\name{pchreg}
\alias{pchreg}
\title{
Piecewise Constant Hazards Models
}
\description{
This function estimates piecewise exponential models on right-censored, left-truncated data. 
The effect of covariates, and not just the baseline hazard, 
varies across intervals. Moreover, a special handling of zero-risk regions is implemented.
Differently
from the \code{phreg} function available in the \pkg{eha} package,
this function is mainly intended to be used as a nonparametric
maximum likelihood estimator.
}
\usage{
pchreg(formula, breaks, data, weights, splinex = NULL)
}
\arguments{
  \item{formula}{
 an object of class \dQuote{\code{\link{formula}}}: a symbolic description of the regression model. 
The response must be a \kbd{Surv} object as returned by \code{\link{Surv}} (see \sQuote{Details}).
}
  \item{breaks}{
either a numeric vector of two or more unique cut points or a single number (greater than or equal to 1) 
giving the number of intervals into which the time variable is to be cut.
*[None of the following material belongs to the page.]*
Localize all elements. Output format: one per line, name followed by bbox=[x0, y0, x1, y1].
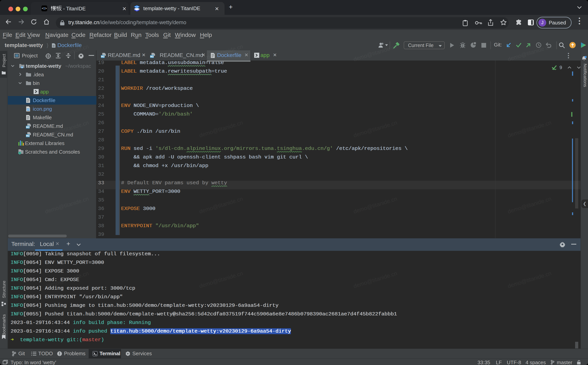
svg-text:MD: MD bbox=[26, 126, 30, 129]
svg-text:MD: MD bbox=[26, 134, 30, 137]
svg-text:MD: MD bbox=[150, 55, 154, 58]
svg-text:MD: MD bbox=[101, 55, 105, 58]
If missing, the number of intervals 
is set to \code{max(5, min(50, ceiling(n1/q/5)))}, where \code{n1} is the number of events, and \code{q} is the
number of predictors.
}
  \item{data}{
an optional data frame containing the variables in the model.
}
  \item{weights}{
an optional vector of weights to be used in the fitting process.
}
  \item{splinex}{
either \code{NULL}, or an object created with \code{\link{splinex}} (see \sQuote{Details}). 
}
}
\details{
The left side of \kbd{formula} must be of the form \kbd{Surv(time, event)} if the data are right-censored, and \kbd{Surv(time0, time, event)} if the data are right-censored and left-truncated (\kbd{time0 < time}). Using \kbd{Surv(time)} is also allowed and indicates that the data are neither censored nor truncated.
Note that the response variable (and thus the \code{breaks}) can be negative.
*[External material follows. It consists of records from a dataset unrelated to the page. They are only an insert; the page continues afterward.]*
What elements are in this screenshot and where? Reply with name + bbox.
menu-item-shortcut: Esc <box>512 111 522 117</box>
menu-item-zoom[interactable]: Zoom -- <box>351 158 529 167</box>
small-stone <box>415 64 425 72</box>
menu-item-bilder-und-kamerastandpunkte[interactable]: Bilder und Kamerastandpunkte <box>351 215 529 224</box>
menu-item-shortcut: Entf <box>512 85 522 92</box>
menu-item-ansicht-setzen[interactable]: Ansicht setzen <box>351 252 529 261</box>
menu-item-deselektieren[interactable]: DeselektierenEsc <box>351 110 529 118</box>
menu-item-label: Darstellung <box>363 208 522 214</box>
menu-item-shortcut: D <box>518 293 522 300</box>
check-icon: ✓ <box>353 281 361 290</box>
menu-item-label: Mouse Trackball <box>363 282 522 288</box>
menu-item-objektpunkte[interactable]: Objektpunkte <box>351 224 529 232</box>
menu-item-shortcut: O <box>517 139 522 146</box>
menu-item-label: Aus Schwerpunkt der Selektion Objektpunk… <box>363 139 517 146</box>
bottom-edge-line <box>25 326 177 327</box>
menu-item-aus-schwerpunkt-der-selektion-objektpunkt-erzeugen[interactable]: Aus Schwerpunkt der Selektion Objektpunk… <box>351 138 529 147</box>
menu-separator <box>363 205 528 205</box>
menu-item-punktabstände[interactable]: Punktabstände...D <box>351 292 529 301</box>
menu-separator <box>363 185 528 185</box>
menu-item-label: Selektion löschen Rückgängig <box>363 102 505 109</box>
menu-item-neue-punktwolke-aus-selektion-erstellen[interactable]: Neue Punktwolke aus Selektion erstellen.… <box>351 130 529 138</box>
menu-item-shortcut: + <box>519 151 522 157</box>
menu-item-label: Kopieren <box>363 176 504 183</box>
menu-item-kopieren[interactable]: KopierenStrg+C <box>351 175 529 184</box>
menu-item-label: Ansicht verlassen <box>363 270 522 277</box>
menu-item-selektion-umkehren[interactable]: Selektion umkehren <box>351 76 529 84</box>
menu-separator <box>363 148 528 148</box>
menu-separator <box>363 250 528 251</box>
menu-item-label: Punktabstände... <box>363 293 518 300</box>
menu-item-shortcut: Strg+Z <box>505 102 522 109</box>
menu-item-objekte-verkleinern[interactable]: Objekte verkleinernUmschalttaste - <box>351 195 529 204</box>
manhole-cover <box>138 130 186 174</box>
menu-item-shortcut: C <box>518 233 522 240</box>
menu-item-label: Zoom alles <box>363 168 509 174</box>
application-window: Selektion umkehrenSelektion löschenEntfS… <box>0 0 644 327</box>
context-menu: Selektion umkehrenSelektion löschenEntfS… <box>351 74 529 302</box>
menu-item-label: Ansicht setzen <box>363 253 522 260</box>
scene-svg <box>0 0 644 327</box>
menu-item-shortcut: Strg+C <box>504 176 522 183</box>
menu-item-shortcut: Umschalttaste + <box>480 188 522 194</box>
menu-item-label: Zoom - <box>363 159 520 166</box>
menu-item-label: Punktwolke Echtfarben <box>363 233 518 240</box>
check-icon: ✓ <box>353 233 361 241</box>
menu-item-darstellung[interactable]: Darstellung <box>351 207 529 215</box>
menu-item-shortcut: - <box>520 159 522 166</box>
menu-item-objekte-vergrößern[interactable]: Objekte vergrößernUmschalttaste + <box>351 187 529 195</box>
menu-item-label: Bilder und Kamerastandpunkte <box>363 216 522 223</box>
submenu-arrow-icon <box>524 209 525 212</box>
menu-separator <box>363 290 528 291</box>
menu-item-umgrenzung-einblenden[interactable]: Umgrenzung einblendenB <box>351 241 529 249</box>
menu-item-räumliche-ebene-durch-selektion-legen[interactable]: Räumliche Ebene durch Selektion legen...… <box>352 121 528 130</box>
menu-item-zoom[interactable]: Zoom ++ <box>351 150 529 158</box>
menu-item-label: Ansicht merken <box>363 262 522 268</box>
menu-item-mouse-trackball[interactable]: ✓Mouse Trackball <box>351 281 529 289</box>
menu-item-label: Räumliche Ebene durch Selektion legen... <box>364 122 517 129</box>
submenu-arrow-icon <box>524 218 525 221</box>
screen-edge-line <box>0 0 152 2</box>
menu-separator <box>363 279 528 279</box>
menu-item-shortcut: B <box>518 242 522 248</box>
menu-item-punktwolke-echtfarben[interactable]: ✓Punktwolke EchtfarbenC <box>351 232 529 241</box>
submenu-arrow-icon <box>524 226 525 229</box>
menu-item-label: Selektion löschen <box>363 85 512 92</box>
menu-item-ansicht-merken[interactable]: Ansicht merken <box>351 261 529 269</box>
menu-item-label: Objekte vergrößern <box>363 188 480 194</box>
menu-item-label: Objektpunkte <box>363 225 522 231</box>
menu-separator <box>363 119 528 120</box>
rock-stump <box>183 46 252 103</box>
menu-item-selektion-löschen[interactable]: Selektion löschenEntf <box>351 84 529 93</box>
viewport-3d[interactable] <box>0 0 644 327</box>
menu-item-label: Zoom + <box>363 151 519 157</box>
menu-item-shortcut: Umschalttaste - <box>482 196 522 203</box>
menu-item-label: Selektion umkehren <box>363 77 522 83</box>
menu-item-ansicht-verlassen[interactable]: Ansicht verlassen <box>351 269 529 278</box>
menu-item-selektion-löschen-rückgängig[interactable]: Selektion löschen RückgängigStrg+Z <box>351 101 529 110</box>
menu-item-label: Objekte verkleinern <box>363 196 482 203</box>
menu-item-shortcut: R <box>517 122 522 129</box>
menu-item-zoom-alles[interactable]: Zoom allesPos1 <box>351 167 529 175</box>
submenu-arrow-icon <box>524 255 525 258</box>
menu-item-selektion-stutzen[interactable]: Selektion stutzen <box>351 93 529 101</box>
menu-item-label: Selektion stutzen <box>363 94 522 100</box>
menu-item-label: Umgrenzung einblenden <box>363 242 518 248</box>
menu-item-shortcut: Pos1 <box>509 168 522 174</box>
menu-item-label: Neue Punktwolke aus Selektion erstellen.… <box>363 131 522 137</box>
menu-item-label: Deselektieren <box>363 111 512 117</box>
To fit the model, the time interval is first divided in sub-intervals as defined by \code{breaks}.
When the location of \code{breaks} is not specified, the empirical quantiles of \code{time[event == 1]}
are used as cut points. If there is a probability mass, this may result in two or more \code{breaks}
being equal: in this case, an interval that only includes the mass point is created automatically.
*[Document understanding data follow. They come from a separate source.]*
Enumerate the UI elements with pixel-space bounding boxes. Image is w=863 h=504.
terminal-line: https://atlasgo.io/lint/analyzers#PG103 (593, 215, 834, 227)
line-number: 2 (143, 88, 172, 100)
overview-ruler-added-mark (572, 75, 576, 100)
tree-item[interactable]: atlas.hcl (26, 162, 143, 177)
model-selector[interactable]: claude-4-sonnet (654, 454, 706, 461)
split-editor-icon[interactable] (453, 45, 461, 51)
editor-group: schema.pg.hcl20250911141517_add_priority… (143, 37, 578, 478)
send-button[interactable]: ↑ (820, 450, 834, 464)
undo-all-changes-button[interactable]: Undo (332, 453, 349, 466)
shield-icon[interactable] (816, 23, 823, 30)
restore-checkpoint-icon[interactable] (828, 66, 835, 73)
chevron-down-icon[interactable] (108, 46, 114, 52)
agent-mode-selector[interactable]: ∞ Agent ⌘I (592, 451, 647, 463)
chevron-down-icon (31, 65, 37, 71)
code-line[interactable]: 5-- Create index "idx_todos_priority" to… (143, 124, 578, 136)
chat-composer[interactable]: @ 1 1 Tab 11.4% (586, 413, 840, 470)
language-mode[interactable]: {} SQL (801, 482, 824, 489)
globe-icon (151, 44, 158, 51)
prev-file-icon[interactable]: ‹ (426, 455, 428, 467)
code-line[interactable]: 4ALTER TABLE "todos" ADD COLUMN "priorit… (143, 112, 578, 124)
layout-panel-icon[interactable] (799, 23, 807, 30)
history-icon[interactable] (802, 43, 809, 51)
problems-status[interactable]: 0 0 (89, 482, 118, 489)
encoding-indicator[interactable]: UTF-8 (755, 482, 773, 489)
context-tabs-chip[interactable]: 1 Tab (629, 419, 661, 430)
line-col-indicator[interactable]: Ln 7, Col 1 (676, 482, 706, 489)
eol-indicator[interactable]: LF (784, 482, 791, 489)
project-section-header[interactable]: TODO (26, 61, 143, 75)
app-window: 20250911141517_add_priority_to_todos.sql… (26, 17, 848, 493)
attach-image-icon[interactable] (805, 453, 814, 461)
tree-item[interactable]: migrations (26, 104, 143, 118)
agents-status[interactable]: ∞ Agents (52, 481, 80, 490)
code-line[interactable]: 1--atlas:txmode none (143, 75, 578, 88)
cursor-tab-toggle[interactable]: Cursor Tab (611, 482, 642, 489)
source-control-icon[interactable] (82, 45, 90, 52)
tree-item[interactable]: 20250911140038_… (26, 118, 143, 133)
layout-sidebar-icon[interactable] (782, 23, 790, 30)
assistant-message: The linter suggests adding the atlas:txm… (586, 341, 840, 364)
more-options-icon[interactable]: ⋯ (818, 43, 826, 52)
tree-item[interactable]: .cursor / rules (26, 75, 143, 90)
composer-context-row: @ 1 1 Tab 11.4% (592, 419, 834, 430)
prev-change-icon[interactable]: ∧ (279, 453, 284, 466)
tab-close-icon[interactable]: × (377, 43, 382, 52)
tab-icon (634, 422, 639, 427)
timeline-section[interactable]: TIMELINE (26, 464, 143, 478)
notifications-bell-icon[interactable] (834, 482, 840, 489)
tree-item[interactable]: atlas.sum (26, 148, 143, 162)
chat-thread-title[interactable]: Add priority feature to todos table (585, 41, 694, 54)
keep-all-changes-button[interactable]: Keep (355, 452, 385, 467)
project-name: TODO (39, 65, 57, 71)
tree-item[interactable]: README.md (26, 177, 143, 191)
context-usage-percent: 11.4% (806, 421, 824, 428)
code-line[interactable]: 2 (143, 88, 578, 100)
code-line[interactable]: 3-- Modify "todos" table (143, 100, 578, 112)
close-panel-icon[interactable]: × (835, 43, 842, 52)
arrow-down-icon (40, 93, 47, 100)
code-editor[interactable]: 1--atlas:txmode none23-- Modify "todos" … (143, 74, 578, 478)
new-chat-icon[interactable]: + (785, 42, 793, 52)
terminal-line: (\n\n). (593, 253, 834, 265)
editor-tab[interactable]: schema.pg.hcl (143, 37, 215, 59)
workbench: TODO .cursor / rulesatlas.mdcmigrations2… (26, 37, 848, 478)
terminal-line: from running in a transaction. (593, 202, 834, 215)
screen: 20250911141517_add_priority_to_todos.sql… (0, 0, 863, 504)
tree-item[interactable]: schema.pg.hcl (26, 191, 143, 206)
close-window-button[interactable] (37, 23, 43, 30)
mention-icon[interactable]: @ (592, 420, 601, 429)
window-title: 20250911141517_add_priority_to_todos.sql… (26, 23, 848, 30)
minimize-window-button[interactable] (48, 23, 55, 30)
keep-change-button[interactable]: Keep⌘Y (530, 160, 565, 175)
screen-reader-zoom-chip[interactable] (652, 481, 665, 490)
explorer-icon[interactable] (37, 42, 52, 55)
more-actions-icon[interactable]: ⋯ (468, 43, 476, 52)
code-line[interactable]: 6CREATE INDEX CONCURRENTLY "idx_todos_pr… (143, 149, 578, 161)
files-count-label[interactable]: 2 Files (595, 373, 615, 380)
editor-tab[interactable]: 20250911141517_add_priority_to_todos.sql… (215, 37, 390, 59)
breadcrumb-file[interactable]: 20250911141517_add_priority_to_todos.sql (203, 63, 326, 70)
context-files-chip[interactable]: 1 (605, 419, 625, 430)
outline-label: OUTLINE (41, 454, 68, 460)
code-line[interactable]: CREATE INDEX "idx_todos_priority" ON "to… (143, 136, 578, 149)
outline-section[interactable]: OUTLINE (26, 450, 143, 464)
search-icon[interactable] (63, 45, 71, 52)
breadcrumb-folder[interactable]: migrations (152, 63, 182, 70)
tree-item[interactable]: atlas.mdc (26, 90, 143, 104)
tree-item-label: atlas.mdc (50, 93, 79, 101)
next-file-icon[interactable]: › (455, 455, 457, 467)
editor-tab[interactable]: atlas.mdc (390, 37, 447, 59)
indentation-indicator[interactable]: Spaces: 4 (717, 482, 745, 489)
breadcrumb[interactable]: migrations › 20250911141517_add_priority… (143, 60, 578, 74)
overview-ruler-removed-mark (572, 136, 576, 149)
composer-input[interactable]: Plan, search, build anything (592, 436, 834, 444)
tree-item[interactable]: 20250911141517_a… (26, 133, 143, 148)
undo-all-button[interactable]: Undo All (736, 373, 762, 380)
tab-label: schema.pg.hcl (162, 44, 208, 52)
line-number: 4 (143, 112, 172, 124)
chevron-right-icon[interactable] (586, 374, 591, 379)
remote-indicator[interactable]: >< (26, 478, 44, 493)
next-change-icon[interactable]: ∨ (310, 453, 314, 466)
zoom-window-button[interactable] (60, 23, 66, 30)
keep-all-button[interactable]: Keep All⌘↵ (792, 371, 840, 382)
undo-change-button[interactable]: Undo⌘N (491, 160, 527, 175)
A different costant hazard (exponential) model is then fitted in each sub-interval, using Poisson 
regression to model the log-hazard as a linear function of covariates.
Within each interval, the risk of the event may be zero at some covariate values.
For each covariate \code{x}, the algorithm will try to identify a threshold \code{c} 
such that all events (in any given interval) occur when \code{x < c} (\code{x > c}).
A zero risk will be automatically fitted above (below) the threshold, using an offset of \kbd{-100}
on the log-hazard.

This type of model can be utilized to obtain a nonparametric maximum likelihood estimator 
of a conditional distribution, achieving the flexibility of nonparametric estimators
while keeping the model parametric in practice. Users unfamiliar with this approach
are recommended reading Geman and Hwang (1982) for an overview, and the paper by Ackerberg, Chen and Hahn (2012) describing how this approach can be applied to simplify inference in two-step semiparametric models.

The number of parameters is equal to the number of intervals, multiplied by the number of
covariates. Both quantities are usually supposed to increase with the sample size.
The special function \code{splinex} is a handy tool that facilitates implementing
the linear predictor. When \code{splinex} is not \code{NULL}, each column of 
the original design matrix (as defined by \code{formula}) is automatically replaced with 
the corresponding spline basis. See the documentation of \code{\link{splinex}} for details.
}
\value{
An object of class \dQuote{\code{pch}}, which is a list with the following items:
\item{call}{the matched call.}
\item{beta}{a matrix of regression coefficients. Rows correspond to covariates, while columns correspond to different time intervals.}
\item{breaks}{the used cut points, with attributes \code{'h'} indicating the length of each interval, and 
\code{'k'} denoting the number of intervals.}
\item{covar}{the estimated asymptotic covariance matrix.}
\item{logLik}{the value of the maximized log-likelihood, with attribute \dQuote{\code{df}} indicating the number of free model parameters.}
\item{lambda}{the fitted hazard values in each interval.}
\item{Lambda}{the fitted cumulative hazard values at the end of each interval.}
\item{mf}{the model frame used.}
\item{x}{the model matrix.}
\item{conv.status}{a code indicating the convergence status. It takes value \kbd{0} if the
algorithm has converged successfully; \kbd{1} if convergence has not been achieved; 
and \kbd{2} if, although convergence has been achieved, more than 1\% of observations
have an associated survival numerically equal to zero, indicating that the solution is not
well-behaved or the model is misspecified.}

The accessor functions \code{summary}, \code{coef}, \code{predict}, \code{nobs}, \code{logLik}, \code{AIC}, \code{BIC} can be used to extract information from the fitted model.
This function is mainly intended for prediction and simulation: see \code{\link{predict.pch}}.
}
\references{
Ackerberg, D., Chen, X., and Hahn, J. (2012). A Practical Asymptotic Variance Estimator for Two-Step Semiparametric Estimators. The Review of Economics and Statistics, 94(2), 481-498.

Friedman, M. (1982). Piecewise Exponential Models for Survival Data with Covariates. The Annals of Statistics, 10(1), pp. 101-113.

Geman, S., and Hwang, C.R. (1982). Nonparametric Maximum Likelihood Estimation by the Method of Sieves.
The Annals of Statistics,10(2), 401-414. 
}
\author{
Paolo Frumento <paolo.frumento@ki.se>
}
\seealso{
\code{\link{predict.pch}}, \code{\link{splinex}}
}
\examples{

  # using simulated data
  
  n <- 1000
  x <- runif(n)
  time <- rnorm(n, 1 + x, 1 + x)
  cens <- rnorm(n,2,2)
  y <- pmin(time,cens) # censored variable
  d <- (time <= cens) # indicator of the event

  model <- pchreg(Surv(y,d) ~ x, breaks = 20)

  # see the documentation of predict.pch
}
\keyword{survival}
\keyword{models}
\keyword{regression}